This document describes how to do Item-based Collaborative Filtering using Hivemall.

Caution

Naive similarity computation is O(n^2) to compute all item-item pair similarity. In order to accelerate the procedure, Hivemall has an efficient scheme for computing Jaccard and/or cosine similarity as mentioned later.

Prepare transaction table

Prepare following transaction table. We will generate feature_vector for each itemid based on cooccurrence of purchased items, a sort of bucket analysis.

useriditemidpurchase_at timestamp
1312312015-04-9 00:29:02
1132122016-05-24 16:29:02
23122016-06-03 23:29:02
323132016-06-04 19:29:02
......

Create item_features table

What we want for creating a feature vector for each item is the following cooccurrence relation.

itemidothercnt
5832666210569999
58326658326618
3123113212129
31231312313
312319833953
.........

Feature vectors of each item will be as follows:

itemidfeature_vector array<string>
583266621056:9999, 583266:18
3123113212:129, 31231:3, 9833:953
......

Note that value of feature vector should be scaled for k-NN similarity computation e.g., as follows:

itemidfeature_vector array<string>
583266621056:ln(9999+1), 583266:ln(18+1)
3123113212:ln(129+1), 31231:ln(3+1), 9833:ln(953+1)
......

The following queries results in creating the above table.

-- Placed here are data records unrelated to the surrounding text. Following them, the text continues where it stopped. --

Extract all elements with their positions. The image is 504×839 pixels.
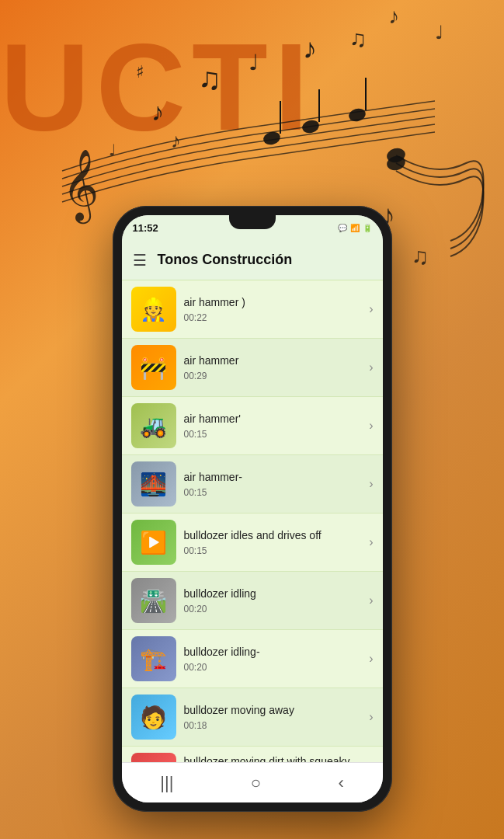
list-item[interactable]: ▶️ bulldozer idles and drives off 00:15 …	[122, 513, 383, 572]
status-notch	[229, 215, 276, 229]
home-button[interactable]: ○	[235, 767, 276, 799]
chevron-right-icon: ›	[369, 710, 373, 724]
chevron-right-icon: ›	[369, 419, 373, 433]
chevron-right-icon: ›	[369, 360, 373, 374]
item-thumbnail: 👷	[131, 287, 176, 332]
chevron-right-icon: ›	[369, 302, 373, 316]
item-thumbnail: ▶️	[131, 520, 176, 565]
item-duration: 00:18	[184, 720, 362, 731]
list-item[interactable]: 👷 air hammer ) 00:22 ›	[122, 280, 383, 339]
phone-screen: 11:52 💬 📶 🔋 ☰ Tonos Construcción 👷	[122, 215, 383, 802]
phone-container: 11:52 💬 📶 🔋 ☰ Tonos Construcción 👷	[113, 206, 392, 812]
item-title: air hammer'	[184, 412, 362, 426]
chevron-right-icon: ›	[369, 652, 373, 666]
chevron-right-icon: ›	[369, 594, 373, 607]
app-bar: ☰ Tonos Construcción	[122, 240, 383, 280]
item-duration: 00:15	[184, 487, 362, 498]
item-text-block: air hammer- 00:15	[176, 470, 370, 497]
item-text-block: bulldozer moving away 00:18	[176, 703, 370, 730]
item-title: air hammer )	[184, 295, 362, 309]
item-emoji: 🛣️	[140, 588, 167, 614]
list-item[interactable]: 🏗️ bulldozer idling- 00:20 ›	[122, 630, 383, 688]
status-time: 11:52	[133, 222, 158, 234]
battery-icon: 🔋	[363, 224, 372, 232]
item-emoji: 🚧	[140, 355, 167, 381]
list-item[interactable]: 🚒 bulldozer moving dirt with squeaky tra…	[122, 747, 383, 762]
item-thumbnail: 🌉	[131, 461, 176, 507]
list-item[interactable]: 🧑 bulldozer moving away 00:18 ›	[122, 688, 383, 747]
list-item[interactable]: 🌉 air hammer- 00:15 ›	[122, 455, 383, 513]
item-duration: 00:20	[184, 662, 362, 673]
app-title: Tonos Construcción	[158, 252, 372, 268]
bg-text: UCTI	[0, 16, 315, 158]
item-emoji: 🏗️	[140, 646, 167, 672]
item-emoji: 🌉	[140, 472, 167, 497]
item-title: bulldozer idles and drives off	[184, 528, 362, 542]
item-thumbnail: 🧑	[131, 695, 176, 740]
list-item[interactable]: 🚧 air hammer 00:29 ›	[122, 339, 383, 397]
item-title: air hammer-	[184, 470, 362, 484]
item-emoji: 🚜	[140, 413, 167, 439]
item-text-block: air hammer 00:29	[176, 353, 370, 381]
sound-list[interactable]: 👷 air hammer ) 00:22 › 🚧 air hammer 00:2…	[122, 280, 383, 762]
list-item[interactable]: 🚜 air hammer' 00:15 ›	[122, 397, 383, 455]
item-text-block: air hammer' 00:15	[176, 412, 370, 439]
item-text-block: bulldozer idling 00:20	[176, 587, 370, 614]
phone-outer: 11:52 💬 📶 🔋 ☰ Tonos Construcción 👷	[113, 206, 392, 812]
item-duration: 00:29	[184, 371, 362, 381]
item-text-block: bulldozer idles and drives off 00:15	[176, 528, 370, 555]
item-emoji: ▶️	[140, 530, 167, 555]
item-thumbnail: 🚜	[131, 403, 176, 448]
item-thumbnail: 🛣️	[131, 578, 176, 623]
chevron-right-icon: ›	[369, 477, 373, 491]
item-duration: 00:15	[184, 429, 362, 440]
menu-button[interactable]: ☰	[133, 251, 147, 270]
item-title: bulldozer idling	[184, 587, 362, 601]
item-title: bulldozer idling-	[184, 645, 362, 659]
item-duration: 00:20	[184, 604, 362, 614]
bottom-navigation: ||| ○ ‹	[122, 762, 383, 802]
back-button[interactable]: ‹	[322, 767, 359, 799]
item-thumbnail: 🏗️	[131, 636, 176, 681]
item-emoji: 👷	[140, 297, 167, 322]
recent-apps-button[interactable]: |||	[144, 767, 189, 799]
chevron-right-icon: ›	[369, 535, 373, 549]
item-title: bulldozer moving dirt with squeaky track…	[184, 754, 362, 762]
item-text-block: bulldozer moving dirt with squeaky track…	[176, 754, 370, 762]
whatsapp-icon: 💬	[338, 224, 347, 232]
item-duration: 00:15	[184, 545, 362, 556]
item-title: bulldozer moving away	[184, 703, 362, 717]
item-duration: 00:22	[184, 312, 362, 323]
status-icons: 💬 📶 🔋	[338, 224, 372, 232]
item-emoji: 🧑	[140, 705, 167, 730]
list-item[interactable]: 🛣️ bulldozer idling 00:20 ›	[122, 572, 383, 630]
wifi-icon: 📶	[350, 224, 360, 232]
item-text-block: air hammer ) 00:22	[176, 295, 370, 322]
item-title: air hammer	[184, 353, 362, 367]
item-thumbnail: 🚒	[131, 753, 176, 762]
item-thumbnail: 🚧	[131, 345, 176, 390]
item-text-block: bulldozer idling- 00:20	[176, 645, 370, 672]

Step 1: Creating user_purchased table

The following query creates a table that contains userid, itemid, and purchased_at. The table represents the last user-item contact (purchase) while the transaction table holds all contacts.

CREATE TABLE user_purchased as
-- INSERT OVERWRITE TABLE user_purchased
select 
  userid,
  itemid,
  max(purchased_at) as purchased_at,
  count(1) as purchase_count
from
  transaction
-- where purchased_at < xxx -- divide training/testing data by time 
group by
  userid, itemid
;

Note

Better to avoid too old transactions because those information would be outdated though an enough number of transactions is required for recommendation.

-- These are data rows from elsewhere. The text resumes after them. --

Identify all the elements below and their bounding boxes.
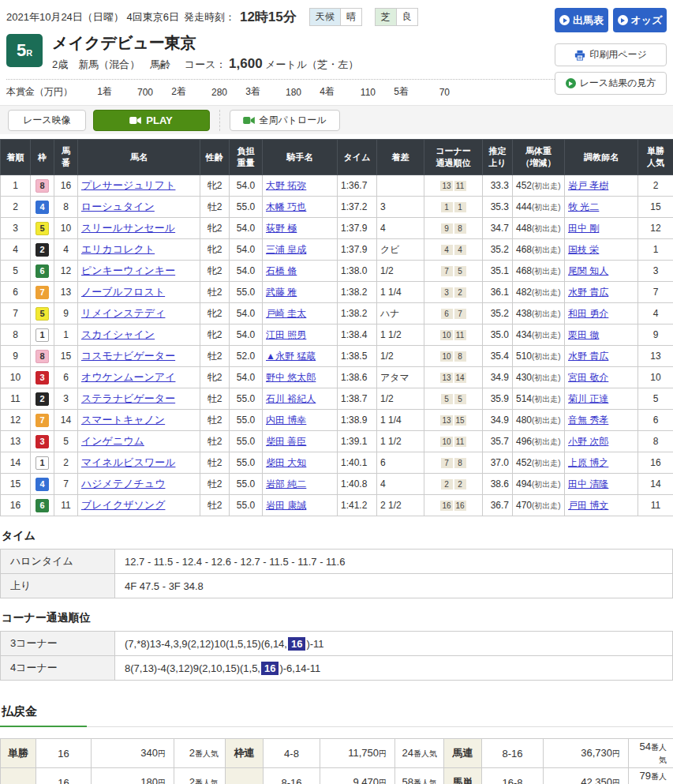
patrol-video-button[interactable]: 全周パトロール <box>230 110 340 131</box>
body-weight: 480(初出走) <box>513 410 565 431</box>
horse-name-link[interactable]: コスモナビゲーター <box>81 350 175 362</box>
horse-name-link[interactable]: スカイシャイン <box>81 328 155 340</box>
frame-cell: 3 <box>31 431 54 452</box>
trainer-link[interactable]: 戸田 博文 <box>568 500 608 511</box>
finish-position: 15 <box>1 474 31 495</box>
horse-name-link[interactable]: リメインステディ <box>81 307 165 319</box>
frame-number-badge: 5 <box>36 222 49 235</box>
trainer-link[interactable]: 田中 清隆 <box>568 478 608 490</box>
horse-name-link[interactable]: ステラナビゲーター <box>81 392 175 404</box>
race-video-button[interactable]: レース映像 <box>8 110 86 131</box>
sex-age: 牡2 <box>200 474 230 495</box>
horse-name-link[interactable]: プレサージュリフト <box>81 179 175 191</box>
horse-name-link[interactable]: ローシュタイン <box>81 201 155 212</box>
horse-name-link[interactable]: インゲニウム <box>81 435 144 447</box>
last-3f-value: 4F 47.5 - 3F 34.8 <box>115 574 673 598</box>
horse-name-link[interactable]: エリカコレクト <box>81 243 155 255</box>
horse-name-link[interactable]: ノーブルフロスト <box>81 286 165 298</box>
body-weight-note: (初出走) <box>532 246 561 254</box>
entry-table-button[interactable]: 出馬表 <box>555 8 608 32</box>
corner-position-badge: 8 <box>454 223 466 234</box>
jockey-link[interactable]: 野中 悠太郎 <box>266 372 316 383</box>
results-table: 着順枠馬 番馬名性齢負担 重量騎手名タイム着差コーナー 通過順位推定 上り馬体重… <box>0 139 673 516</box>
jockey-link[interactable]: 内田 博幸 <box>266 415 306 426</box>
jockey-link[interactable]: 戸崎 圭太 <box>266 308 306 319</box>
jockey-cell: 野中 悠太郎 <box>263 367 338 388</box>
payout-tbody: 単勝16340円2番人気枠連4-811,750円24番人気馬連8-1636,73… <box>1 739 673 784</box>
corner-positions: 78 <box>424 452 483 474</box>
trainer-link[interactable]: 水野 貴広 <box>568 351 608 362</box>
table-row: 1547ハジメテノチュウ牡255.0岩部 純二1:40.842238.6494(… <box>1 474 673 495</box>
prize-amount: 280 <box>186 87 227 98</box>
jockey-link[interactable]: 三浦 皇成 <box>266 244 306 255</box>
table-row: 3コーナー (7,*8)13-4,3,9(2,12)10(1,5,15)(6,1… <box>1 632 673 656</box>
print-page-button[interactable]: 印刷用ページ <box>555 43 667 66</box>
frame-cell: 7 <box>31 410 54 431</box>
trainer-link[interactable]: 栗田 徹 <box>568 329 599 340</box>
trainer-link[interactable]: 和田 勇介 <box>568 308 608 319</box>
trainer-link[interactable]: 小野 次郎 <box>568 436 608 447</box>
yen-unit: 円 <box>612 778 620 784</box>
trainer-link[interactable]: 上原 博之 <box>568 457 608 468</box>
jockey-link[interactable]: 武藤 雅 <box>266 287 297 298</box>
horse-name-link[interactable]: ピンキーウィンキー <box>81 264 175 276</box>
trainer-link[interactable]: 牧 光二 <box>568 201 599 212</box>
corner-positions: 1315 <box>424 410 483 431</box>
race-date: 2021年10月24日（日曜） 4回東京6日 <box>6 10 179 24</box>
odds-button[interactable]: オッズ <box>613 8 667 32</box>
trainer-link[interactable]: 国枝 栄 <box>568 244 599 255</box>
play-button[interactable]: PLAY <box>93 110 210 131</box>
horse-name-cell: コスモナビゲーター <box>78 346 200 367</box>
jockey-link[interactable]: 柴田 大知 <box>266 457 306 468</box>
column-header: 調教師名 <box>565 140 638 175</box>
jockey-link[interactable]: 荻野 極 <box>266 223 297 234</box>
jockey-cell: 岩田 康誠 <box>263 495 338 516</box>
trainer-link[interactable]: 岩戸 孝樹 <box>568 180 608 191</box>
jockey-link[interactable]: 岩田 康誠 <box>266 500 306 511</box>
jockey-cell: 大野 拓弥 <box>263 175 338 197</box>
corner-positions: 32 <box>424 282 483 303</box>
win-popularity: 4 <box>638 303 673 324</box>
jockey-link[interactable]: 江田 照男 <box>266 329 306 340</box>
popularity-value: 58 <box>402 776 413 784</box>
carried-weight: 54.0 <box>230 367 263 388</box>
trainer-link[interactable]: 宮田 敬介 <box>568 372 608 383</box>
horse-name-cell: ピンキーウィンキー <box>78 261 200 282</box>
jockey-link[interactable]: ▲永野 猛蔵 <box>266 351 316 362</box>
table-row: 1036オウケンムーンアイ牝254.0野中 悠太郎1:38.6アタマ131434… <box>1 367 673 388</box>
horse-name-link[interactable]: ブレイクザソング <box>81 499 165 511</box>
body-weight-value: 482 <box>516 287 532 298</box>
bet-type-label: 馬単 <box>444 768 482 784</box>
horse-name-link[interactable]: ハジメテノチュウ <box>81 478 165 490</box>
corner-position-badge: 16 <box>440 501 452 511</box>
results-guide-button[interactable]: レース結果の見方 <box>555 72 667 95</box>
jockey-link[interactable]: 柴田 善臣 <box>266 436 306 447</box>
corner4-value: 8(7,13)-4(3,12)9(2,10,15)(1,5,16)-6,14-1… <box>115 656 673 681</box>
margin: 1/2 <box>377 346 424 367</box>
frame-cell: 1 <box>31 452 54 474</box>
jockey-link[interactable]: 大野 拓弥 <box>266 180 306 191</box>
win-popularity: 6 <box>638 410 673 431</box>
body-weight-note: (初出走) <box>532 182 561 190</box>
horse-name-link[interactable]: オウケンムーンアイ <box>81 371 175 383</box>
horse-name-link[interactable]: スリールサンセール <box>81 222 175 234</box>
trainer-link[interactable]: 尾関 知人 <box>568 265 608 276</box>
jockey-link[interactable]: 石川 裕紀人 <box>266 393 316 404</box>
jockey-link[interactable]: 木幡 巧也 <box>266 201 306 212</box>
trainer-link[interactable]: 菊川 正達 <box>568 393 608 404</box>
frame-number-badge: 6 <box>36 264 49 278</box>
corner-position-badge: 1 <box>441 202 453 212</box>
race-number-suffix: R <box>26 48 32 58</box>
trainer-link[interactable]: 水野 貴広 <box>568 287 608 298</box>
trainer-link[interactable]: 田中 剛 <box>568 223 599 234</box>
horse-name-link[interactable]: マイネルビスワール <box>81 456 175 468</box>
frame-number-badge: 7 <box>36 414 49 427</box>
jockey-link[interactable]: 石橋 脩 <box>266 265 297 276</box>
body-weight-note: (初出走) <box>532 459 561 467</box>
jockey-link[interactable]: 岩部 純二 <box>266 478 306 490</box>
trainer-link[interactable]: 音無 秀孝 <box>568 415 608 426</box>
frame-cell: 2 <box>31 388 54 410</box>
horse-name-link[interactable]: スマートキャノン <box>81 414 165 426</box>
sex-age: 牡2 <box>200 346 230 367</box>
last-3f-time: 33.3 <box>483 175 513 197</box>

Step 2: Creating cooccurrence table

Caution

Item-item cooccurrence matrix is a symmetric matrix that has the number of total occurrence for each diagonal element. If the size of items is k, then the size of expected matrix is k * (k - 1) / 2, usually a very large one. Hence, it is better to use step 2-2 instead of step 2-1 for creating a cooccurrence table where dataset is large.

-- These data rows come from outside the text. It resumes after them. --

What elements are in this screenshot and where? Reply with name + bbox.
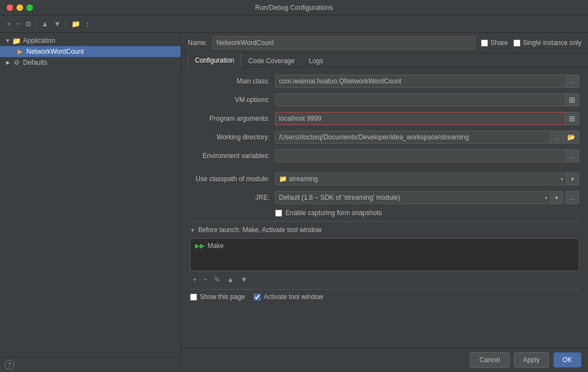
cancel-button[interactable]: Cancel bbox=[470, 352, 509, 368]
launch-add-button[interactable]: + bbox=[190, 274, 200, 285]
env-vars-browse-button[interactable]: … bbox=[566, 149, 579, 162]
env-vars-input-group: … bbox=[275, 149, 579, 162]
title-bar: Run/Debug Configurations bbox=[0, 0, 588, 15]
launch-down-button[interactable]: ▼ bbox=[238, 274, 250, 285]
move-up-button[interactable]: ▲ bbox=[39, 18, 51, 30]
main-class-row: Main class: … bbox=[190, 74, 579, 88]
tab-logs[interactable]: Logs bbox=[301, 54, 330, 67]
vm-options-row: VM options: ⊞ bbox=[190, 93, 579, 107]
tabs-bar: Configuration Code Coverage Logs bbox=[181, 53, 588, 67]
jre-dropdown-btn[interactable]: ▾ bbox=[551, 191, 563, 204]
working-dir-input-group: … 📂 bbox=[275, 131, 579, 144]
sort-button[interactable]: ↕ bbox=[83, 18, 92, 30]
working-dir-input[interactable] bbox=[275, 131, 551, 144]
show-page-checkbox[interactable] bbox=[190, 294, 197, 301]
name-input[interactable] bbox=[212, 36, 475, 49]
launch-item-make-label: Make bbox=[208, 242, 223, 250]
enable-snapshots-row: Enable capturing form snapshots bbox=[275, 209, 579, 217]
bottom-bar-left: ? bbox=[0, 357, 181, 372]
jre-select[interactable]: Default (1.8 – SDK of 'streaming' module… bbox=[275, 191, 551, 204]
remove-config-button[interactable]: − bbox=[14, 18, 23, 30]
share-checkbox[interactable] bbox=[481, 40, 488, 47]
launch-remove-button[interactable]: − bbox=[201, 274, 211, 285]
single-instance-label: Single instance only bbox=[523, 39, 581, 47]
activate-window-checkbox[interactable] bbox=[254, 294, 261, 301]
jre-browse-button[interactable]: … bbox=[565, 191, 579, 204]
jre-select-group: Default (1.8 – SDK of 'streaming' module… bbox=[275, 191, 579, 204]
launch-toolbar: + − ✎ ▲ ▼ bbox=[190, 274, 579, 285]
tab-configuration[interactable]: Configuration bbox=[188, 53, 241, 67]
single-instance-checkbox[interactable] bbox=[513, 40, 520, 47]
jre-row: JRE: Default (1.8 – SDK of 'streaming' m… bbox=[190, 190, 579, 205]
jre-label: JRE: bbox=[190, 194, 275, 201]
folder-button[interactable]: 📁 bbox=[69, 18, 82, 30]
minimize-button[interactable] bbox=[16, 4, 23, 11]
tree-item-application[interactable]: ▼ 📁 Application bbox=[0, 35, 181, 46]
toolbar-separator-2 bbox=[66, 19, 66, 29]
folder-icon: 📁 bbox=[12, 36, 21, 45]
launch-up-button[interactable]: ▲ bbox=[224, 274, 237, 285]
program-args-expand-button[interactable]: ⊞ bbox=[565, 112, 579, 125]
program-args-input[interactable] bbox=[275, 112, 565, 125]
help-button[interactable]: ? bbox=[4, 360, 14, 370]
vm-options-input[interactable] bbox=[275, 93, 565, 106]
vm-options-label: VM options: bbox=[190, 96, 275, 104]
add-config-button[interactable]: + bbox=[4, 18, 13, 30]
tree-arrow-application: ▼ bbox=[4, 37, 11, 44]
launch-list: ▶▶ Make bbox=[190, 238, 579, 271]
classpath-select-wrapper: 📁 streaming ▾ bbox=[275, 172, 567, 185]
program-args-label: Program arguments: bbox=[190, 115, 275, 122]
apply-button[interactable]: Apply bbox=[514, 352, 549, 368]
window-controls[interactable] bbox=[7, 4, 33, 11]
env-vars-row: Environment variables: … bbox=[190, 149, 579, 163]
spacer-1 bbox=[190, 167, 579, 172]
close-button[interactable] bbox=[7, 4, 13, 11]
show-page-area: Show this page bbox=[190, 293, 245, 301]
config-tree: ▼ 📁 Application ▶ NetworkWordCount ▶ ⚙ D… bbox=[0, 33, 181, 357]
tree-item-networkwordcount[interactable]: ▶ NetworkWordCount bbox=[0, 46, 181, 57]
tab-code-coverage[interactable]: Code Coverage bbox=[241, 54, 301, 67]
move-down-button[interactable]: ▼ bbox=[52, 18, 63, 30]
name-label: Name: bbox=[188, 39, 207, 47]
toolbar-separator-1 bbox=[36, 19, 36, 29]
ok-button[interactable]: OK bbox=[553, 352, 581, 368]
before-launch-title: Before launch: Make, Activate tool windo… bbox=[198, 226, 322, 234]
classpath-dropdown-btn[interactable]: ▾ bbox=[567, 172, 579, 185]
working-dir-open-button[interactable]: 📂 bbox=[564, 131, 579, 144]
enable-snapshots-label: Enable capturing form snapshots bbox=[285, 209, 382, 217]
run-config-icon: ▶ bbox=[15, 47, 24, 56]
tree-label-networkwordcount: NetworkWordCount bbox=[26, 48, 83, 55]
bottom-checkboxes: Show this page Activate tool window bbox=[190, 289, 579, 304]
share-label: Share bbox=[490, 39, 508, 47]
window-title: Run/Debug Configurations bbox=[255, 4, 333, 12]
main-class-input[interactable] bbox=[275, 75, 566, 88]
enable-snapshots-checkbox[interactable] bbox=[275, 210, 282, 217]
activate-window-label: Activate tool window bbox=[264, 293, 323, 301]
main-class-input-group: … bbox=[275, 75, 579, 88]
maximize-button[interactable] bbox=[26, 4, 33, 11]
jre-select-wrapper: Default (1.8 – SDK of 'streaming' module… bbox=[275, 191, 551, 204]
env-vars-label: Environment variables: bbox=[190, 152, 275, 160]
classpath-select[interactable]: 📁 streaming bbox=[275, 172, 567, 185]
before-launch-section: ▼ Before launch: Make, Activate tool win… bbox=[190, 221, 579, 304]
classpath-row: Use classpath of module: 📁 streaming ▾ ▾ bbox=[190, 172, 579, 186]
tree-item-defaults[interactable]: ▶ ⚙ Defaults bbox=[0, 57, 181, 68]
launch-edit-button[interactable]: ✎ bbox=[211, 274, 223, 285]
working-dir-label: Working directory: bbox=[190, 133, 275, 141]
launch-item-make: ▶▶ Make bbox=[193, 241, 576, 251]
make-icon: ▶▶ bbox=[195, 242, 205, 250]
main-class-browse-button[interactable]: … bbox=[566, 75, 579, 88]
footer: Cancel Apply OK bbox=[181, 347, 588, 372]
tree-label-application: Application bbox=[23, 37, 55, 44]
vm-options-expand-button[interactable]: ⊞ bbox=[565, 93, 579, 106]
tree-arrow-defaults: ▶ bbox=[4, 59, 11, 66]
name-bar: Name: Share Single instance only bbox=[181, 33, 588, 53]
right-panel: Name: Share Single instance only Configu… bbox=[181, 33, 588, 372]
env-vars-input[interactable] bbox=[275, 149, 566, 162]
working-dir-browse-button[interactable]: … bbox=[551, 131, 564, 144]
before-launch-header[interactable]: ▼ Before launch: Make, Activate tool win… bbox=[190, 226, 579, 234]
activate-window-area: Activate tool window bbox=[254, 293, 323, 301]
copy-config-button[interactable]: ⧉ bbox=[24, 18, 33, 30]
defaults-icon: ⚙ bbox=[12, 58, 21, 67]
vm-options-input-group: ⊞ bbox=[275, 93, 579, 106]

Step 2-1: Create cooccurrence table directly

create table cooccurrence as 
-- INSERT OVERWRITE TABLE cooccurrence
select
  u1.itemid,
  u2.itemid as other, 
  count(1) as cnt
from
  user_purchased u1
  JOIN user_purchased u2 ON (u1.userid = u2.userid)
where
  u1.itemid != u2.itemid 
  -- AND u2.purchased_at >= u1.purchased_at -- the other item should be purchased with/after the base item
group by
  u1.itemid, u2.itemid
-- having -- optional but recommended to have this condition where dataset is large
--  cnt >= 2 -- count(1) >= 2
;

Note

Note that specifying having cnt >= 2 has a drawback that item cooccurrence is not calculated where cnt is less than 2. It could result no recommended items for certain items. Please ignore having cnt >= 2 if the following computations finish in an acceptable/reasonable time.

Caution

We ignore a purchase order in the following example. It means that the occurrence counts of ItemA -> ItemB and ItemB -> ItemA are assumed to be same. It is sometimes not a good idea in terms of reasoning; for example, Camera -> SD card and SD card -> Camera need to be considered separately.

Step 2-2: Create cooccurrence table from Upper Triangular Matrix of cooccurrence

Better to create Upper Triangular Matrix that has itemid > other if resulting table is very large. No need to create Upper Triangular Matrix if your Hadoop cluster can handle the following instructions without considering it.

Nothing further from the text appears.